Film Stories’ Simon Brew isn’t the only one to have written a brand new, branching narrative gamebook. I have too, and mine has more snow in it. Less murders, though.

I’ll never admit it publicly but the idea started with just two words, almost a dad joke that just popped into my head from nowhere at all. Instead of advent calendar my brain skipped to adventure calendar. But what would that be?

The idea to create a kind of gamebook that offered readers a new choice every day came quickly afterwards. In its finished version, The Ticking World offers a bit more than this. On some days, you’ll make multiple choices, turn to and read multiple pages, while on others you might make just one tougher choice.

The trickiest part of putting a Fighting Fantasy or Choose Your Own-style adventure into an advent calendar is making sure every path will last for the full 25 days. A lot of gamebooks have routes of radically differing lengths – Simon’s Midsomer Murders book springs surprising sticky endings on its victims throughout. That’s no good for a calendar, of course – advent has a pretty well-established duration to say the least. This adventure has to last for a foxed amount of time no matter what choices are made.

The next thing I wanted to get right was incorporating art throughout. If something is hanging on your wall it should probably good. The illustrations, all created by the brilliant Maya Evans, make sure that The Ticking World is a handsome decoration as well as everything else. The ones chosen for this post are deliberately vague and unspoilery – there’s a story to keep secret! – and I only wish I could show you the others. There are some amazing things in Maya’s pictures for this project.
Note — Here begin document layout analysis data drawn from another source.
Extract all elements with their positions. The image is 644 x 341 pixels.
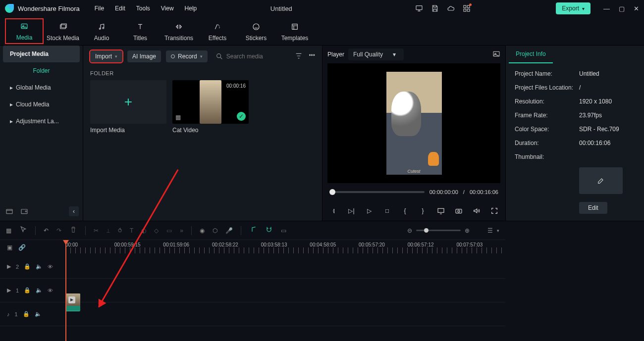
sidebar-cloud-media[interactable]: ▸Cloud Media: [0, 96, 83, 113]
track-header-a1[interactable]: ♪1🔒🔈: [0, 311, 65, 317]
used-check-icon: ✓: [237, 112, 246, 121]
edit-button[interactable]: Edit: [579, 202, 607, 214]
menu-file[interactable]: File: [95, 5, 104, 12]
record-button[interactable]: Record▾: [166, 50, 208, 62]
export-button[interactable]: Export▾: [556, 2, 590, 14]
delete-button[interactable]: [69, 226, 77, 235]
timeline-ruler[interactable]: 00:00 00:00:59:15 00:01:59:06 00:02:58:2…: [65, 240, 505, 255]
new-folder-icon[interactable]: [4, 206, 15, 217]
tab-titles[interactable]: Titles: [121, 21, 160, 42]
link-icon[interactable]: 🔗: [18, 244, 26, 251]
prev-frame-button[interactable]: ⦉: [329, 207, 338, 214]
render-icon[interactable]: ◉: [200, 227, 205, 234]
snapshot-icon[interactable]: [492, 50, 500, 59]
mute-icon[interactable]: 🔈: [35, 311, 42, 317]
quality-dropdown[interactable]: Full Quality▾: [348, 49, 404, 60]
undo-button[interactable]: ↶: [44, 227, 49, 234]
thumbnail-edit-button[interactable]: [579, 167, 623, 194]
svg-rect-12: [292, 24, 298, 29]
sidebar-global-media[interactable]: ▸Global Media: [0, 79, 83, 96]
more-tools-icon[interactable]: »: [180, 227, 183, 234]
lock-icon[interactable]: 🔒: [24, 287, 31, 293]
info-panel: Project Info Project Name:Untitled Proje…: [505, 46, 644, 221]
tab-effects[interactable]: Effects: [198, 21, 237, 42]
mask-icon[interactable]: ▭: [166, 227, 172, 234]
audio-mix-icon[interactable]: [249, 226, 257, 235]
fullscreen-icon[interactable]: [490, 207, 499, 215]
seek-slider[interactable]: [329, 191, 425, 193]
chevron-down-icon[interactable]: ▾: [497, 228, 499, 233]
search-media[interactable]: [215, 52, 286, 60]
text-icon[interactable]: T: [130, 227, 133, 234]
crop-icon[interactable]: ⟂: [107, 227, 110, 234]
pointer-icon[interactable]: [19, 226, 27, 235]
project-info-tab[interactable]: Project Info: [509, 46, 553, 63]
import-media-tile[interactable]: + Import Media: [90, 80, 166, 134]
lock-icon[interactable]: 🔒: [24, 263, 31, 270]
sidebar-project-media[interactable]: Project Media: [3, 46, 80, 62]
tab-stock-media[interactable]: Stock Media: [44, 21, 82, 42]
mute-icon[interactable]: 🔈: [36, 287, 43, 293]
more-icon[interactable]: •••: [309, 52, 315, 61]
tab-audio[interactable]: Audio: [82, 21, 121, 42]
stop-button[interactable]: □: [383, 207, 392, 214]
keyframe-icon[interactable]: ◇: [154, 227, 159, 234]
svg-rect-19: [456, 209, 462, 213]
display-icon[interactable]: [436, 207, 445, 215]
media-clip-tile[interactable]: 00:00:16 ▦ ✓ Cat Video: [172, 80, 249, 134]
tab-transitions[interactable]: Transitions: [160, 21, 198, 42]
redo-button[interactable]: ↷: [56, 227, 61, 234]
zoom-out-button[interactable]: ⊖: [407, 227, 412, 234]
frame-icon[interactable]: ▭: [281, 227, 286, 234]
mark-out-button[interactable]: }: [419, 207, 428, 214]
resolution-value: 1920 x 1080: [579, 98, 612, 105]
speed-icon[interactable]: ⥀: [118, 227, 122, 234]
tab-templates[interactable]: Templates: [275, 21, 314, 42]
play-button[interactable]: ▷: [365, 207, 374, 214]
collapse-sidebar-button[interactable]: ‹: [69, 206, 79, 216]
tab-stickers[interactable]: Stickers: [237, 21, 275, 42]
marker-icon[interactable]: ⬡: [213, 227, 217, 234]
ai-image-button[interactable]: AI Image: [127, 50, 161, 62]
mark-in-button[interactable]: {: [401, 207, 410, 214]
volume-icon[interactable]: [472, 207, 481, 215]
zoom-slider[interactable]: [416, 230, 461, 231]
storyboard-icon[interactable]: ▦: [175, 114, 181, 121]
track-view-icon[interactable]: ☰: [487, 227, 493, 234]
track-header-v2[interactable]: ▶2🔒🔈👁: [0, 263, 65, 270]
monitor-icon[interactable]: [415, 4, 423, 12]
save-icon[interactable]: [431, 4, 439, 12]
import-button[interactable]: Import▾: [90, 50, 122, 62]
playhead[interactable]: [65, 240, 66, 341]
preview-viewport[interactable]: Cutest: [327, 63, 500, 183]
track-layers-icon[interactable]: ▣: [7, 244, 12, 251]
track-header-v1[interactable]: ▶1🔒🔈👁: [0, 287, 65, 293]
eye-icon[interactable]: 👁: [48, 288, 53, 293]
timeline-clip[interactable]: ▶: [65, 293, 80, 311]
maximize-button[interactable]: ▢: [619, 5, 625, 12]
voiceover-icon[interactable]: 🎤: [225, 227, 233, 234]
zoom-in-button[interactable]: ⊕: [465, 227, 470, 234]
magnet-icon[interactable]: [265, 226, 273, 235]
sidebar-adjustment-layer[interactable]: ▸Adjustment La...: [0, 113, 83, 130]
lock-icon[interactable]: 🔒: [23, 311, 30, 317]
cloud-icon[interactable]: [447, 4, 455, 12]
step-back-button[interactable]: ▷|: [347, 207, 356, 214]
minimize-button[interactable]: —: [603, 5, 610, 12]
svg-rect-0: [416, 6, 422, 10]
camera-icon[interactable]: [454, 207, 463, 215]
close-button[interactable]: ✕: [634, 5, 639, 12]
sidebar-folder[interactable]: Folder: [0, 62, 83, 79]
split-icon[interactable]: ✂: [94, 227, 99, 234]
filter-icon[interactable]: [295, 52, 303, 61]
apps-icon[interactable]: [463, 4, 471, 12]
search-input[interactable]: [226, 53, 286, 60]
menu-edit[interactable]: Edit: [115, 5, 125, 12]
new-bin-icon[interactable]: [19, 206, 30, 217]
eye-icon[interactable]: 👁: [48, 264, 53, 270]
tab-media[interactable]: Media: [5, 18, 44, 44]
grid-icon[interactable]: ▦: [6, 227, 11, 234]
seek-knob[interactable]: [329, 189, 335, 195]
mute-icon[interactable]: 🔈: [36, 263, 43, 270]
color-icon[interactable]: ◐: [141, 227, 146, 234]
And having pictures opened up storytelling possibilities. Again, not to spoil anything, but there’s more to these illustrations than ornamentation…

The images evoke some of the inspirations for this story and its world. The flavours here carry a taste of Jim Henson’s Labyrinth, Phillip Pullman’s Northern Lights, both the book and film of The City Of Ember, and what remains of The Hobbit if you draw away and remove many of the more Lord Of The Rings-y bit. If there’s one Fighting Fantasy book I wanted to tip my hat to it’s The Warlock of Firetop Mountain.

Some of the choices offered in The Ticking World will seem rather more obviously consequential than others. As a gamebook reader, I have always enjoyed the sense that my decisions matter, so I was committed to creating that effect in this story. The cause and effect isn’t always obvious, however. You might find some surprising consequences spiral out of simple decisions. To get this right, I think the trick is to make sure cause and effect is always clear, especially in retrospect, but not entirely predictable.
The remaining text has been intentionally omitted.